With regard to psychological impacts, we see an alarming trend, you might call it a pediatric mental health tsunami. Many children experience heightened levels of anxiety. These are children who have lost family members or have family members impacted by COVID-19 and so require care long after a diagnosis. Children, in their developmental stages, also struggle with disrupted schooling, loss of peer interactions, loss of routine, economic changes at both the family and community level. In the United States we've found that emergency room visits for mental health crises among 12 to 17-year olds is up more than 30% compared to the prior year. Children are presenting to the ER with suicidal ideation, following suicide attempts and both intentional and unintentional overdoses. We see another disturbing trend in that the pre-teen age group also presents these types of issues.

Swiss Re Institute: Are the rise of suicide ideation and attempts tied to pandemic waves?
Dr. Haq: That's what we see. At the beginning of last year, the data was comparable to 2019. But already in February and March we saw a rise in suicidal ideation rates, as well as an increase of children presenting for suicide attempts to pediatric emergency departments. We saw a next surge in the summer. As far as actual suicide attempts, there's been an increase, compared to the prior year, throughout the pandemic. These trends in our teenage and pre-teen populations indicate a widespread mental health impact of the pandemic on this age group.

Swiss Re Institute: Are mental health institutions ready to cope with the increase?
Dr.
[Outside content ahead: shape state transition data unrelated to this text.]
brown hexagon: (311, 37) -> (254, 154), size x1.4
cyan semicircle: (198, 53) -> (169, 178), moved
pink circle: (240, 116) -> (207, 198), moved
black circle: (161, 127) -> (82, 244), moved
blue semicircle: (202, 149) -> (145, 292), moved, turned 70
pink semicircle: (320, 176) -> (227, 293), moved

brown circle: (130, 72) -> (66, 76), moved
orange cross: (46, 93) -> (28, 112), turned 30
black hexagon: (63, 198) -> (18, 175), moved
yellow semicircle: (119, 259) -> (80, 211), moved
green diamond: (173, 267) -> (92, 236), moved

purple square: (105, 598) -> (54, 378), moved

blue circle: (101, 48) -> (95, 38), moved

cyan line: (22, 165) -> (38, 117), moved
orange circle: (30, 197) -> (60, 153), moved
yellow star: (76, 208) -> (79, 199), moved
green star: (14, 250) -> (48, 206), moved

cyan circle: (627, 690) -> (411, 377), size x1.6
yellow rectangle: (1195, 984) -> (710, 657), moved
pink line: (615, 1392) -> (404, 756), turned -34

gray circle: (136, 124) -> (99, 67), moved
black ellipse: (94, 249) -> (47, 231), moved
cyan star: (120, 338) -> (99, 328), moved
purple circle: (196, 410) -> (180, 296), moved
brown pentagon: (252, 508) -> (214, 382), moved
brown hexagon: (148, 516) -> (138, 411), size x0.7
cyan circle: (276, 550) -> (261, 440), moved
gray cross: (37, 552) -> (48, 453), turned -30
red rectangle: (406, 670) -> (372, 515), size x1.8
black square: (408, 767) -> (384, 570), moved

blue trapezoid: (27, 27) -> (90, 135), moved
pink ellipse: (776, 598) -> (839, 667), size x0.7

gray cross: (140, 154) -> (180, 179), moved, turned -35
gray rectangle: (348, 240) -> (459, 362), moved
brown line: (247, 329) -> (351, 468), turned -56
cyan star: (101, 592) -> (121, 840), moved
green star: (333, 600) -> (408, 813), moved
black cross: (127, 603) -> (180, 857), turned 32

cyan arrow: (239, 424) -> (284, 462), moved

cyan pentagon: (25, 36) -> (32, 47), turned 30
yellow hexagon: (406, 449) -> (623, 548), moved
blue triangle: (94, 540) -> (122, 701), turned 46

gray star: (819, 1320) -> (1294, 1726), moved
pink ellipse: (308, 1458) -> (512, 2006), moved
Haq: We see shortages of community mental health resources. With psychiatric institutions overflowing because of increased demand, patients are sent to medical hospitals, such as Texas Children's. Across the US we seen an increase in number of mental health admissions into hospitals. These are children without medical issues but suffering from severe depression and suicidal thoughts.

It is difficult to predict the long-term sequelae of the mental health challenges in this age group. But I think we're going to be seeing reverberations of this mental health pandemic amongst children for a long time to come. Finally, allow me to add one more area of concern that requires attention, study and care: orphans, left in the wake of the pandemic. The many adult deaths due to COVID-19 leave behind an even greater number of single or double orphans. It must be expected that these millions of bereaved teens and pre-teens will add to the increasing demands put on our care institutions.